Thank God For Paris Hilton
Thank goodness for Paris Hilton! Now that Hizzonner has re-jugged the simple minded heiress, the news media will have something to keep them out of trouble for the next few weeks or so. Will she go to the bathroom, or will she not? America’s news media await the answer breathlessly.
No, I don’t care. But there is hardly anything that this observer appreciates more than a story, however shallow, that keeps reporters out of trouble.
Summer is the silly season for the American news media. Real news trickles in slowly when school is out and the news media fight boredom with news manufacturing.
This is not new. In the early days of newspapers, publishers would respond to slow news and sluggish sales with “crime waves.” Stories that normally deserved a sentence or two in the police blotter, would suddenly command front page bold type. The editorial page would demand that the mayor and the police chief take action to protect the citizenry from the scourge of gangsters.
The purpose of these crusades was not the illumination of the readership, but to incite the public into a frenzy that would hopefully pull newspapers out their summer sales doldrums.

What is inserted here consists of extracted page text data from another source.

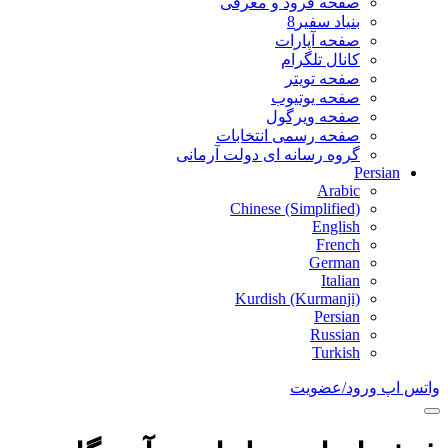
صفحه فرود و معرفی
بنیاد سفیر8
صفحه آپارات
کانال تلگرام
صفحه تویتر
صفحه یوتیوب
صفحه ویرگول
صفحه رسمی انتخابات
گروه رسانه ای دولت آرمانی
Persian
Arabic
Chinese (Simplified)
English
French
German
Italian
Kurdish (Kurmanji)
Persian
Russian
Turkish
واتس اپ
ورود/عضویت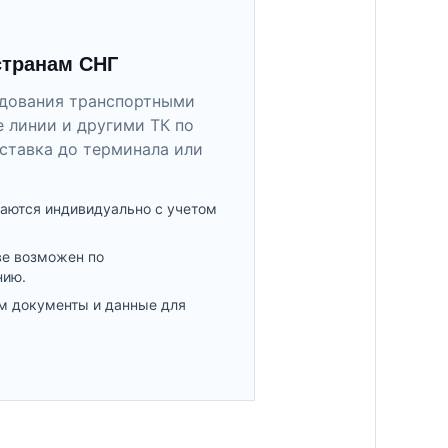
странам СНГ
удования транспортными
 линии и другими ТК по
ставка до терминала или
аются индивидуально с учетом
ве возможен по
нию.
м документы и данные для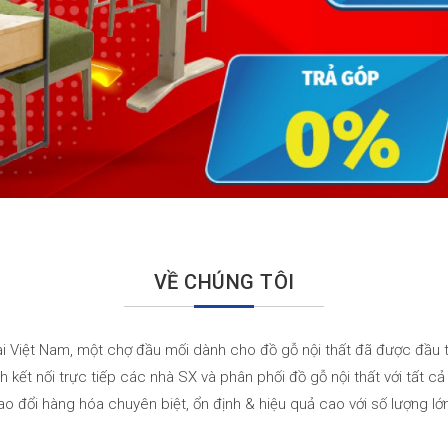
VỀ CHÚNG TÔI
ại Việt Nam, một chợ đầu mối dành cho đồ gỗ nội thất đã được đầu 
kết nối trực tiếp các nhà SX và phân phối đồ gỗ nội thất với tất c
ao đổi hàng hóa chuyên biệt, ổn định & hiệu quả cao với số lượng l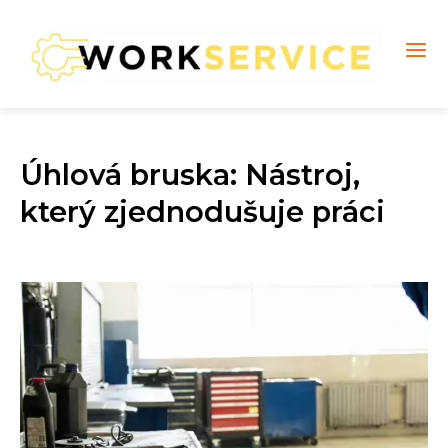
Úhlová bruska: Nástroj,
který zjednodušuje práci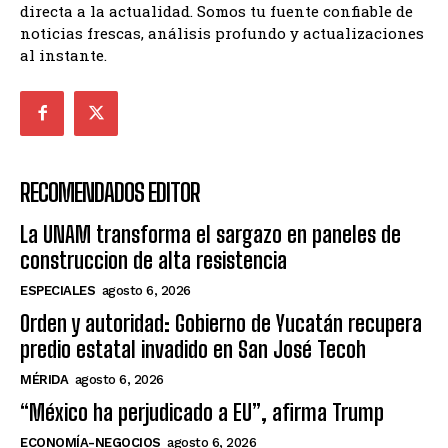
directa a la actualidad. Somos tu fuente confiable de
noticias frescas, análisis profundo y actualizaciones
al instante.
RECOMENDADOS EDITOR
La UNAM transforma el sargazo en paneles de
construccion de alta resistencia
ESPECIALES
agosto 6, 2026
Orden y autoridad: Gobierno de Yucatán recupera
predio estatal invadido en San José Tecoh
MÉRIDA
agosto 6, 2026
“México ha perjudicado a EU”, afirma Trump
ECONOMÍA-NEGOCIOS
agosto 6, 2026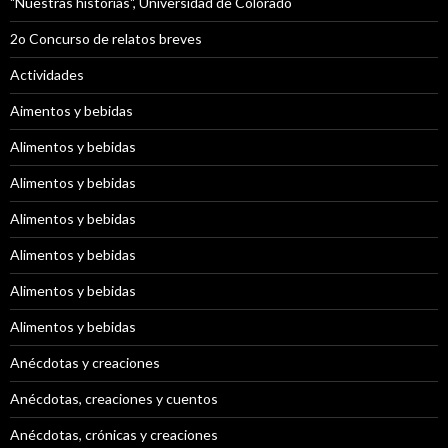
"Nuestras historias", Universidad de Colorado
2o Concurso de relatos breves
Actividades
Aimentos y bebidas
Alimentos y bebidas
Alimentos y bebidas
Alimentos y bebidas
Alimentos y bebidas
Alimentos y bebidas
Alimentos y bebidas
Anécdotas y creaciones
Anécdotas, creaciones y cuentos
Anécdotas, crónicas y creaciones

These newspapers were fortunate that they did not have the blogosphere looking over their shoulders, or they never could have gotten away with these hoaxes. In no time at all, bloggers would have downloaded crime statistics from June and compared them with March, documented an unchanged crime rate, and posted it on their websites. The mainstream press still attempts similar hoaxes today. But the mainstream media are losing control of the news, because they can no longer control information.
A few years ago, a slow summer gave us the “Summer of the Shark.” Sharks were attacking everywhere. Shark attacks were top of the hour news. In the same week shark attacks were the cover story for both Newsweek and Time magazines. Bloggers pointed out that there were no more shark attacks that summer than any other and also pointed out that falling coconuts kill three times as many people annually as sharks.
But if hype were all the news media’s only crime during the slow season, then they wouldn’t constitute a genuine menace. A couple of years ago, the bored news media discovered a dull witted Cindy Sheehan and spent their slow season using her as a sock puppet to ventriloquize their own opinions. They sanitized her rhetoric of its hate and anti-Semitism and created a hero. If the custody fight over Anna Nicole Smith’s baby had played out then, the world would look different today.
One of the great things about Paris Hilton news is that there seems to be something on the menu for everyone. I break it down into three main categories. First there is news for people who want to know about Paris Hilton or who simply love either a train wreck or a good lynching. These voyeurs can find their appetites satiated everywhere. Even the New York Times, which put the news of a foiled terrorist plot at JFK airport on page 37, put Paris Hilton on page 1.
Pop culture celebrity sociologists will don their tweed sport coats, light their pipes, and grimly pontificate about what all the attention paid to Paris Hilton says about the state of our civilization.
And finally there are those who use Paris Hilton news coverage to judge what such attention says about the mainstream news media. No matter what the story, somehow the media will find a way to make it all about themselves.
I fall into a fourth category. I am relieved that the news media have Paris Hilton to obsess on so that they don’t get themselves into any mischief during the slow season.
I did not watch, of course. I respect my brain cells too much. But sources that I consider reliable inform me that when Paris Hilton was hauled back before the judge, television stations suspended regular programming to broadcast live helicopter views of the police car dragging her back to the courthouse. It was a scene reminiscent of the slow motion O. J. Simpson car chase that was carried on every network, with the possible exception of the Weather Channel and maybe the Golf Network.
Journalists are like puppies. If you don't give them chew toys, they'll tear up the furniture.